In fact, as early as July last year, the Shenzhen Stock Exchange issued an inquiry letter to the company on this issue. The explanation given by the company at that time was that the large scale of monetary funds was mainly caused by the statistical period of the short-term node. In fact, most of them are demand deposits, which will be used to pay for raw material purchases and labor service payments in the later period, so the deposit time is short and the interest income is low. The Shenzhen Stock Exchange did not follow up and seemed to accept Muyuan’s explanation.
The profitability of Muyuan shares far exceeding the industry average has also been questioned. As of the third quarter of last year, the gross profit margin of Muyuan shares was 64.67% and the net profit margin was 58.94%, while the data of Wen’s shares in the same period were 23.26%. And 14.95%, this data of New Hope is 13.03% and 8% respectively.

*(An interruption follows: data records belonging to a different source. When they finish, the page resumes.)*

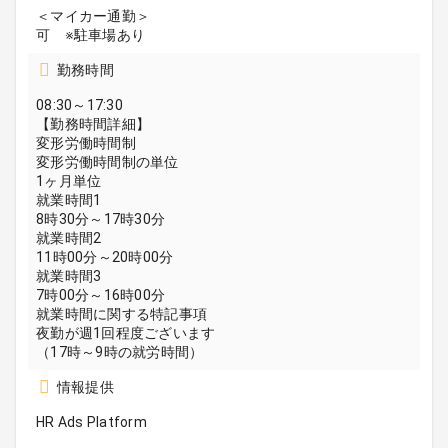
＜マイカー通勤＞
可 ※駐車場あり
勤務時間
08:30～17:30
【勤務時間詳細】
変形労働時間制
変形労働時間制の単位
1ヶ月単位
就業時間1
8時30分～17時30分
就業時間2
11時00分～20時00分
就業時間3
7時00分～16時00分
就業時間に関する特記事項
夜勤が週1回程度ございます
（17時～9時の就労時間）
情報提供
HR Ads Platform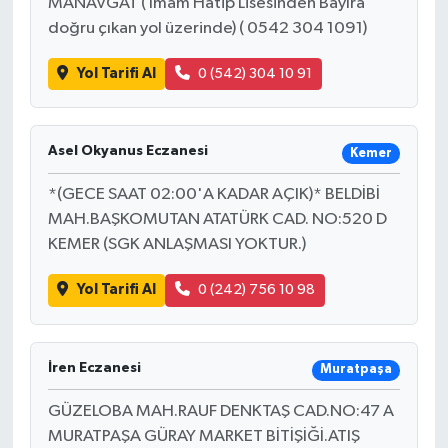
MANAVGAT ( İmam Hatip Lisesinden Bayıra
doğru çıkan yol üzerinde) ( 0542 304 1091)
Yol Tarifi Al
0 (542) 304 10 91
Asel Okyanus Eczanesi
Kemer
*(GECE SAAT 02:00'A KADAR AÇIK)* BELDİBİ
MAH.BAŞKOMUTAN ATATÜRK CAD. NO:520 D
KEMER (SGK ANLAŞMASI YOKTUR.)
Yol Tarifi Al
0 (242) 756 10 98
İren Eczanesi
Muratpaşa
GÜZELOBA MAH.RAUF DENKTAŞ CAD.NO:47 A
MURATPAŞA GÜRAY MARKET BİTİŞİĞİ.ATIŞ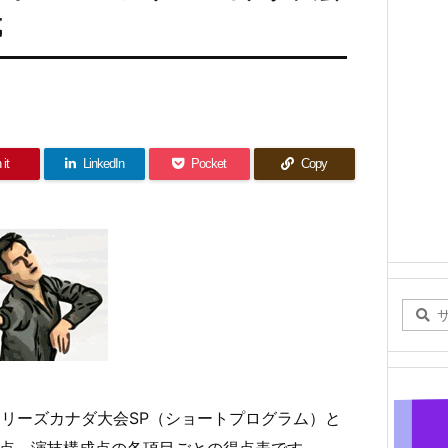
成
 it
LinkedIn
Pocket
Copy
GPシリーズカナダ大会SP（ショートプログラム）と
術点、演技構成点の各項目ごとの得点表です。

In fact, if you look at it carefully, this problem is easier to explain. First of all, Wen’s shares not only raise pigs but also raise chickens, and New Hope also has a feed business. The operations of each company are different;
Secondly, from the perspective of pure pig breeding business, Muyuan adopts a self-breeding and self-finishing model, which has a prominent cost advantage. The data shows that last year, the self-breeding and self-finishing model in the pig breeding industry made a profit of about 1500-1600 yuan per head, while the average cost of fattening purchased piglets was 30 yuan/kg, and the average profit per head was about 500 yuan. On the whole, the characteristics of Muyuan’s high profitability are also traceable.
Finally, Muyuan shares’ stubbornly high-level related-party transactions in construction in progress have also become the focus of heated discussions.

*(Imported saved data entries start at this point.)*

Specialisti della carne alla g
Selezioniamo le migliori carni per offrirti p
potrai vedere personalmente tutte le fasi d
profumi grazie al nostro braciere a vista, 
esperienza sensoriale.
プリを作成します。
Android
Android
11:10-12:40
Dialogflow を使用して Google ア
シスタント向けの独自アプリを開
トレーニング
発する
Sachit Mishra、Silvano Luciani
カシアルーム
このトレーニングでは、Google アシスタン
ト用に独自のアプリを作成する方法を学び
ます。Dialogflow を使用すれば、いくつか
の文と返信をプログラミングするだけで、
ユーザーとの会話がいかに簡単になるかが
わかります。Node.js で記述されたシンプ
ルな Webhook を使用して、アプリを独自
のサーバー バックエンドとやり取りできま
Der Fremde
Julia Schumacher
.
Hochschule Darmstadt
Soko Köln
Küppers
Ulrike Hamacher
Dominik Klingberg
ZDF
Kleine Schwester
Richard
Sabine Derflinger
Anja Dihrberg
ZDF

However, some market participants said in their interpretation that the reason for the high construction in progress is the rapid expansion of the company’s production capacity, and the establishment of the related party Muyuan Construction was to deal with the tax planning of the “VAT reform and increase”, and the expansion business was handed over to Muyuan Construction. Not only can it save costs, but it can also unify management and operations, and improve the speed and efficiency of expansion.
What do you think of Makihara shares that have been questioned?